- _INSTRUCTIONS TO FOLLOW_
Extract the line that contains "14/08/2020 |" and every line after it through the end of the records below, exactly as written, leaving out any pictures.

Records contained in a dataset:

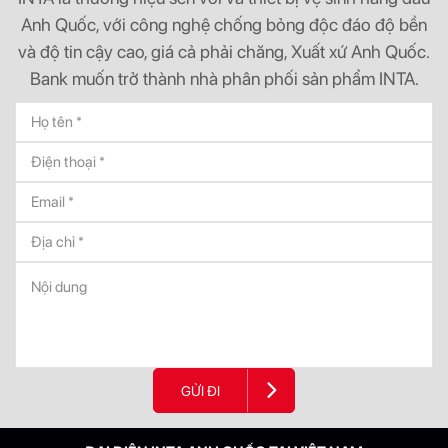
Anh Quốc, với công nghệ chống bỏng độc đáo độ bền
và độ tin cậy cao, giá cả phải chăng, Xuất xứ Anh Quốc.
Bank muốn trở thành nhà phân phối sản phẩm INTA.
GỬI ĐI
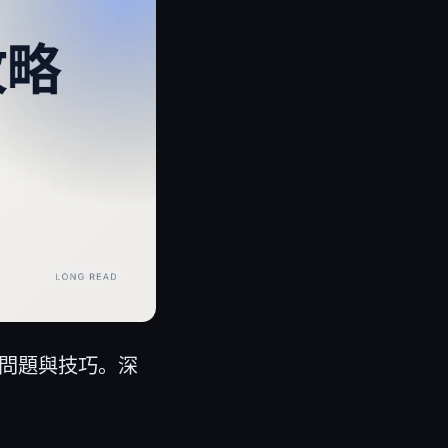
見問題與技巧。深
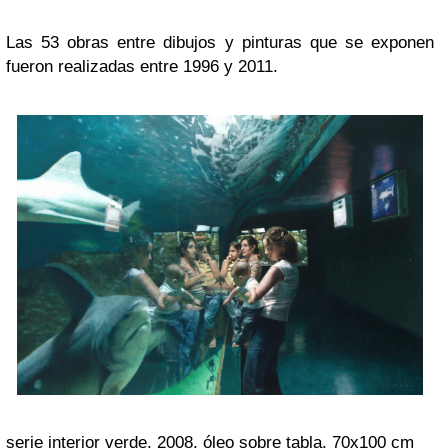
Las 53 obras entre dibujos y pinturas que se exponen
fueron realizadas entre 1996 y 2011.
serie interior verde, 2008. óleo sobre tabla. 70x100 cm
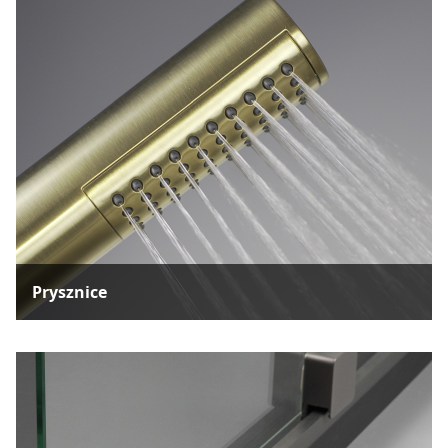
Prysznice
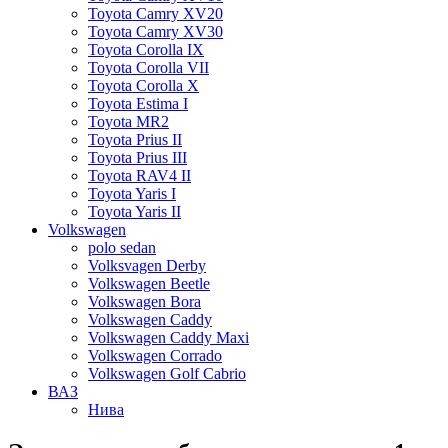
Toyota Camry XV20
Toyota Camry XV30
Toyota Corolla IX
Toyota Corolla VII
Toyota Corolla X
Toyota Estima I
Toyota MR2
Toyota Prius II
Toyota Prius III
Toyota RAV4 II
Toyota Yaris I
Toyota Yaris II
Volkswagen
polo sedan
Volksvagen Derby
Volkswagen Beetle
Volkswagen Bora
Volkswagen Caddy
Volkswagen Caddy Maxi
Volkswagen Corrado
Volkswagen Golf Cabrio
ВАЗ
Нива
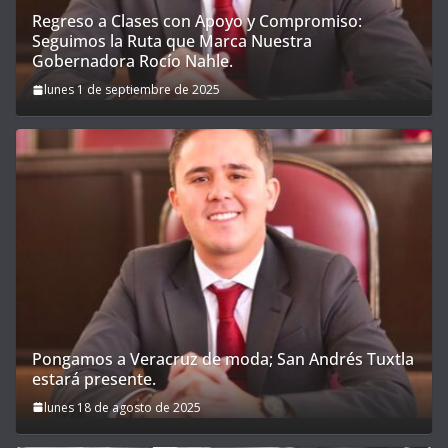
Regreso a Clases con Apoyo y Compromiso:
Seguimos la Ruta que Marca Nuestra
Gobernadora Rocío Nahle.
lunes 1 de septiembre de 2025
Pongamos a Veracruz de moda; San Andrés Tuxtla
estará presente.
lunes 18 de agosto de 2025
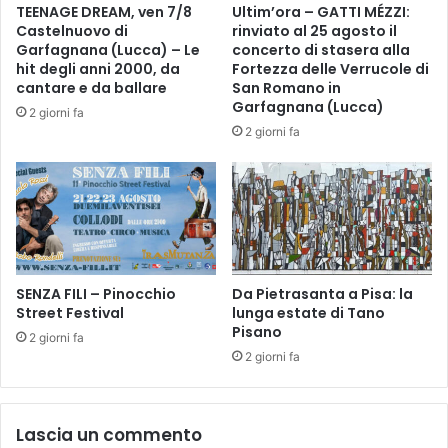
TEENAGE DREAM, ven 7/8
Ultim’ora – GATTI MÉZZI:
o
f
Castelnuovo di
rinviato al 25 agosto il
r
i
Garfagnana (Lucca) – Le
concerto di stasera alla
a
c
hit degli anni 2000, da
Fortezza delle Verrucole di
g
a
cantare e da ballare
San Romano in
g
i
Garfagnana (Lucca)
2 giorni fa
i
l
2 giorni fa
u
1
n
8
t
g
o
i
.
u
L
g
a
n
F
SENZA FILI – Pinocchio
Da Pietrasanta a Pisa: la
o
Street Festival
lunga estate di Tano
I
a
Pisano
P
V
2 giorni fa
S
i
2 giorni fa
A
l
S
l
r
a
Lascia un commento
a
C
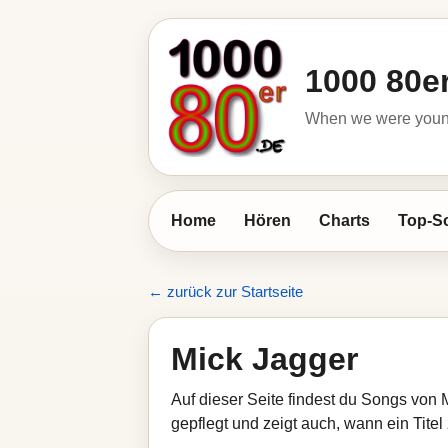
1000 80e
When we were young 
Home
Hören
Charts
Top-S
← zurück zur Startseite
Mick Jagger
Auf dieser Seite findest du Songs von 
gepflegt und zeigt auch, wann ein Titel 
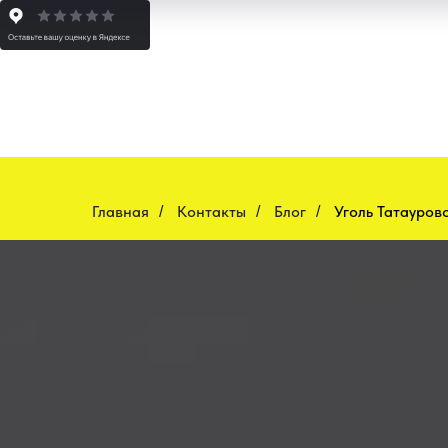
Главная
Контакты
Блог
Уголь Татауров
/
/
/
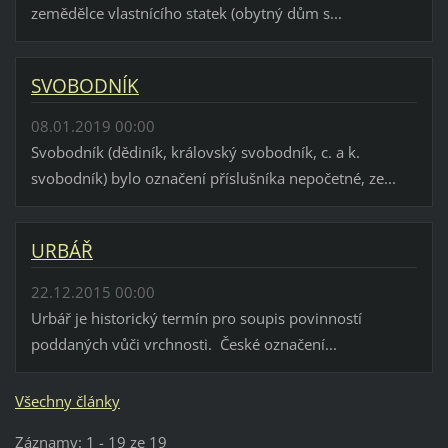
zemědělce vlastnícího statek (obytný dům s...
SVOBODNÍK
08.01.2019 00:00
Svobodník (dědiník, královský svobodník, c. a k.
svobodník) bylo označení příslušníka nepočetné, ze...
URBÁŘ
22.12.2015 00:00
Urbář je historický termín pro soupis povinností
poddaných vůči vrchnosti. České označení...
Všechny články
Záznamy: 1 - 19 ze 19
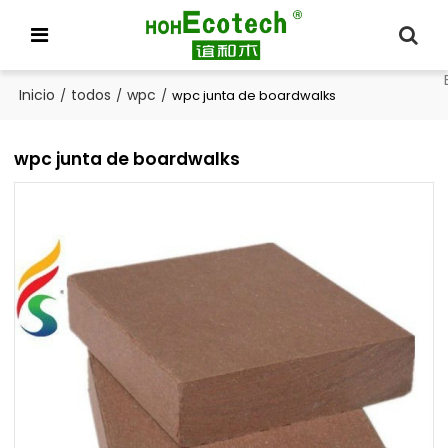
Inicio
todos
wpc
/
/
/
wpc junta de boardwalks
wpc junta de boardwalks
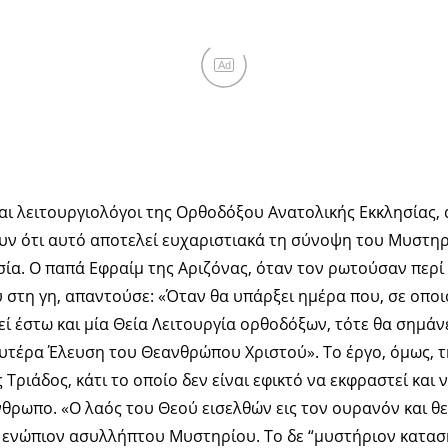
Ad
και λειτουργιολόγοι της Ορθοδόξου Ανατολικής Εκκλησίας,
ουν ότι αυτό αποτελεί ευχαριστιακά τη σύνοψη του Μυστηρ
σία. Ο παπά Εφραίμ της Αριζόνας, όταν τον ρωτούσαν περί
 στη γη, απαντούσε: «Όταν θα υπάρξει ημέρα που, σε οπο
εί έστω και μία Θεία Λειτουργία ορθοδόξων, τότε θα σημάν
ευτέρα Έλευση του Θεανθρώπου Χριστού». Το έργο, όμως, τ
 Τριάδος, κάτι το οποίο δεν είναι εφικτό να εκφραστεί και
νθρωπο. «Ο λαός του Θεού εισελθών εις τον ουρανόν και θ
 ενώπιον ασυλλήπτου Μυστηρίου. Το δε “μυστήριον κατασκε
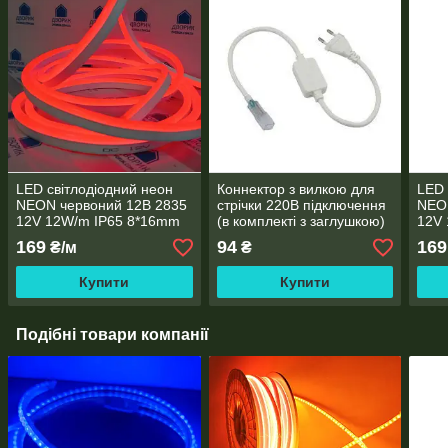
LED світлодіодний неон
Коннектор з вилкою для
LED 
NEON червоний 12B 2835
стрічки 220В підключення
NEO
12V 12W/m IP65 8*16mm
(в комплекті з заглушкою)
12V
169
94
169
₴/м
₴
Купити
Купити
Подібні товари компанії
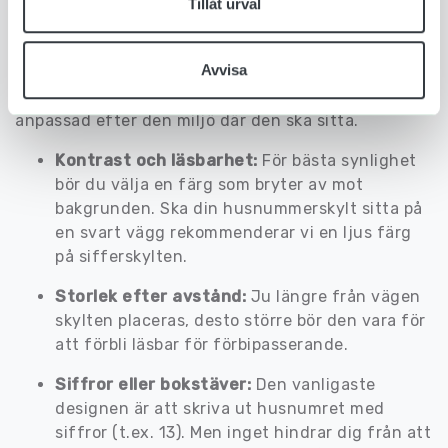
Tillåt urval
Även om alla nummerskyltar för hus har samma
grundsyfte – att informera om husets nummer – så
Avvisa
kan det estetiska uttrycket variera stort. Det
viktigaste är att din husnummerskylt är tydlig och
anpassad efter den miljö där den ska sitta.
Kontrast och läsbarhet:
För bästa synlighet
bör du välja en färg som bryter av mot
bakgrunden. Ska din husnummerskylt sitta på
en svart vägg rekommenderar vi en ljus färg
på sifferskylten.
Storlek efter avstånd:
Ju längre från vägen
skylten placeras, desto större bör den vara för
att förbli läsbar för förbipasserande.
Siffror eller bokstäver:
Den vanligaste
designen är att skriva ut husnumret med
siffror (t.ex. 13). Men inget hindrar dig från att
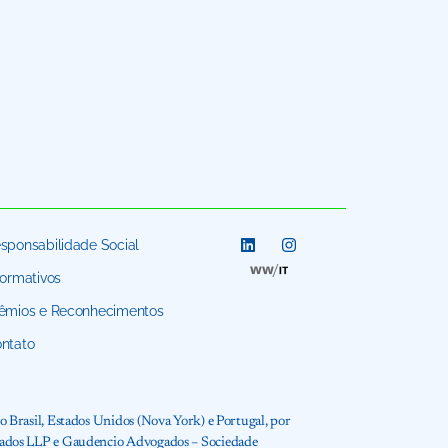
sponsabilidade Social
formativos
êmios e Reconhecimentos
ntato
 Brasil, Estados Unidos (Nova York) e Portugal, por
ogados LLP e Gaudencio Advogados – Sociedade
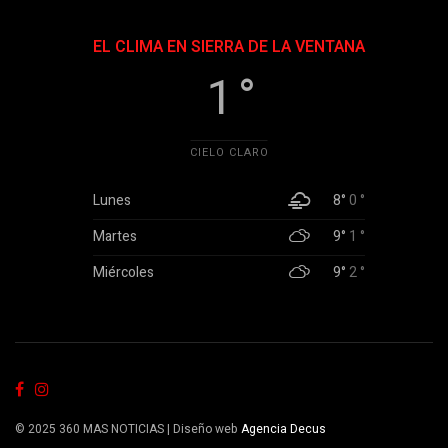
EL CLIMA EN SIERRA DE LA VENTANA
1 °
CIELO CLARO
Lunes
8°
0 °
Martes
9°
1 °
Miércoles
9°
2 °
© 2025 360 MAS NOTICIAS | Diseño web
Agencia Decus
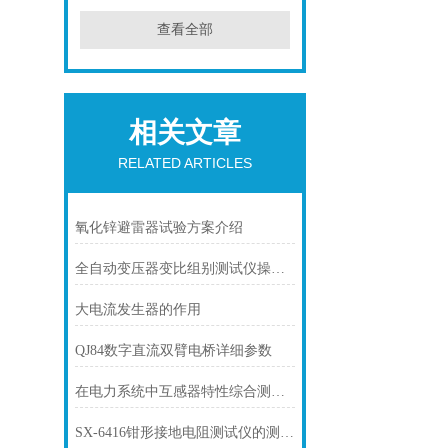
查看全部
相关文章
RELATED ARTICLES
氧化锌避雷器试验方案介绍
全自动变压器变比组别测试仪操作方法
大电流发生器的作用
QJ84数字直流双臂电桥详细参数
在电力系统中互感器特性综合测试仪有什么作用？
SX-6416钳形接地电阻测试仪的测试原理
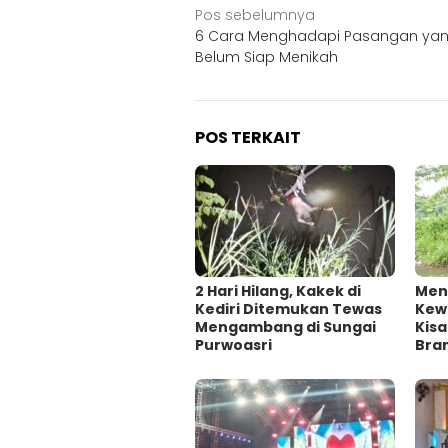
Navigasi
Pos sebelumnya
6 Cara Menghadapi Pasangan ya
pos
Belum Siap Menikah
POS TERKAIT
2 Hari Hilang, Kakek di
Men
Kediri Ditemukan Tewas
Kew
Mengambang di Sungai
Kisa
Purwoasri
Bra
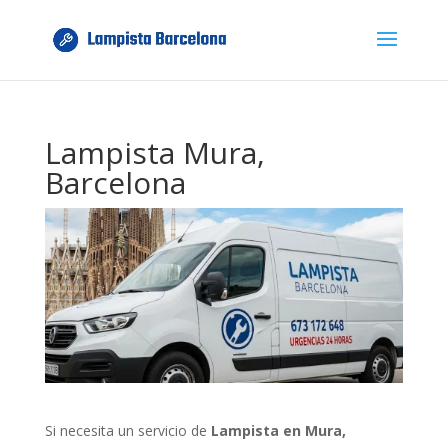
Lampista Mura,
Barcelona
Si necesita un servicio de
Lampista en Mura,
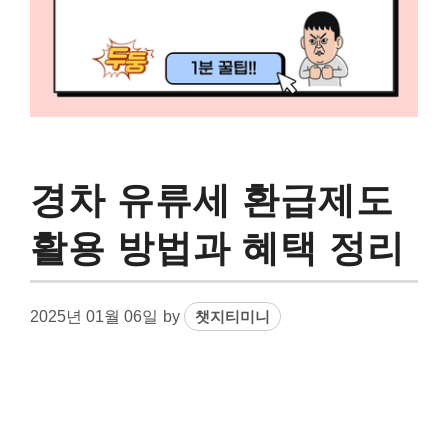
경차 유류세 환급제도
활용 방법과 혜택 정리
2025년 01월 06일
by
챗지티미니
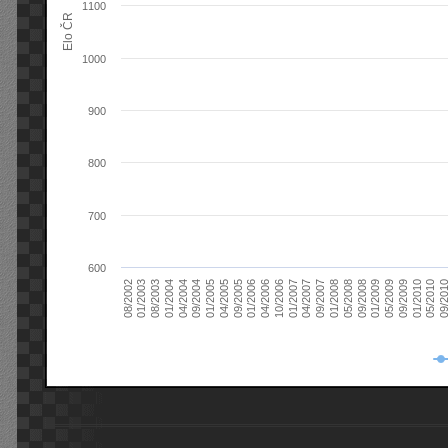
1100
Elo ČR
1000
900
800
700
600
08/2003
05/2009
01/2003
01/2009
08/2002
09/2008
05/2008
01/2008
09/2007
04/2007
01/2007
10/2006
04/2006
01/2006
09/2005
04/2005
01/2005
09/20
09/2004
05/2010
04/2004
01/2010
01/2004
09/2009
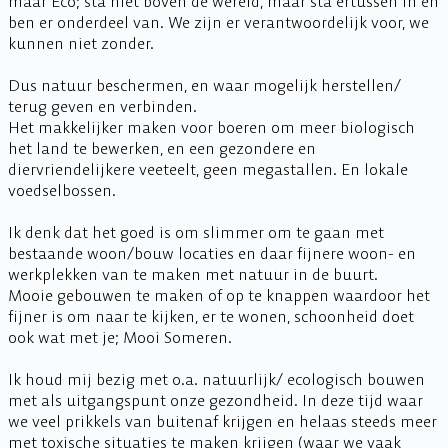
maar Eco; sta niet boven de wereld, maar sta ertussen in en
ben er onderdeel van. We zijn er verantwoordelijk voor, we
kunnen niet zonder.
Dus natuur beschermen, en waar mogelijk herstellen/
terug geven en verbinden.
Het makkelijker maken voor boeren om meer biologisch
het land te bewerken, en een gezondere en
diervriendelijkere veeteelt, geen megastallen. En lokale
voedselbossen.
Ik denk dat het goed is om slimmer om te gaan met
bestaande woon/bouw locaties en daar fijnere woon- en
werkplekken van te maken met natuur in de buurt.
Mooie gebouwen te maken of op te knappen waardoor het
fijner is om naar te kijken, er te wonen, schoonheid doet
ook wat met je; Mooi Someren.
Ik houd mij bezig met o.a. natuurlijk/ ecologisch bouwen
met als uitgangspunt onze gezondheid. In deze tijd waar
we veel prikkels van buitenaf krijgen en helaas steeds meer
met toxische situaties te maken krijgen (waar we vaak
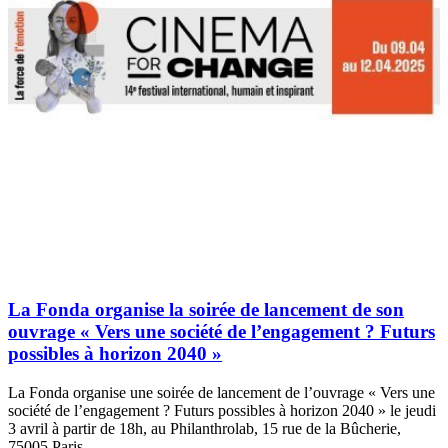
La Fonda organise la soirée de lancement de son
ouvrage « Vers une société de l’engagement ? Futurs
possibles à horizon 2040 »
La Fonda organise une soirée de lancement de l’ouvrage « Vers une
société de l’engagement ? Futurs possibles à horizon 2040 » le jeudi
3 avril à partir de 18h, au Philanthrolab, 15 rue de la Bûcherie,
75005 Paris.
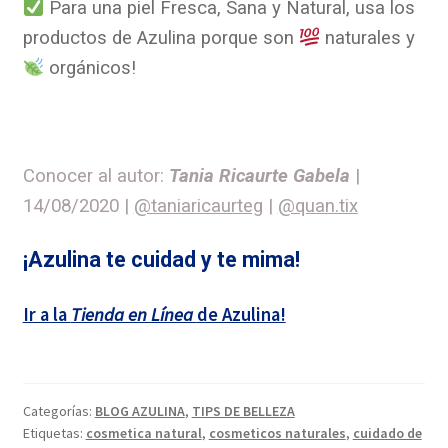
Para una piel Fresca, Sana y Natural, usa los
productos de Azulina porque son
naturales y
orgánicos!
Conocer
al autor:
Tania Ricaurte Gabela
|
14/08/2020 |
@taniaricaurteg
|
@quan.tix
¡Azulina te cuidad y te mima!
Ir a la
Tienda en Línea
de Azulina!
Categorías:
BLOG AZULINA
,
TIPS DE BELLEZA
Etiquetas:
cosmetica natural
,
cosmeticos naturales
,
cuidado de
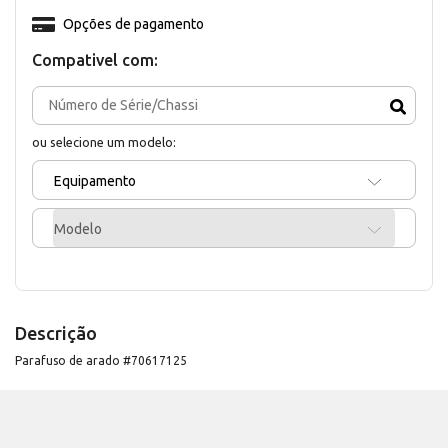
Opções de pagamento
Compativel com:
ou selecione um modelo:
Equipamento
Modelo
Descrição
Parafuso de arado #70617125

- _RESPONSE TO THE EXERCISE_
14/08/2020 |
@taniaricaurteg
|
@quan.tix
¡Azulina te cuidad y te mima!
Ir a la
Tienda en Línea
de Azulina!
Categorías:
BLOG AZULINA
,
TIPS DE BELLEZA
Etiquetas:
cosmetica natural
,
cosmeticos naturales
,
cuidado de
Opções de pagamento
Compativel com:
ou selecione um modelo:
Equipamento
Modelo
Descrição
Parafuso de arado #70617125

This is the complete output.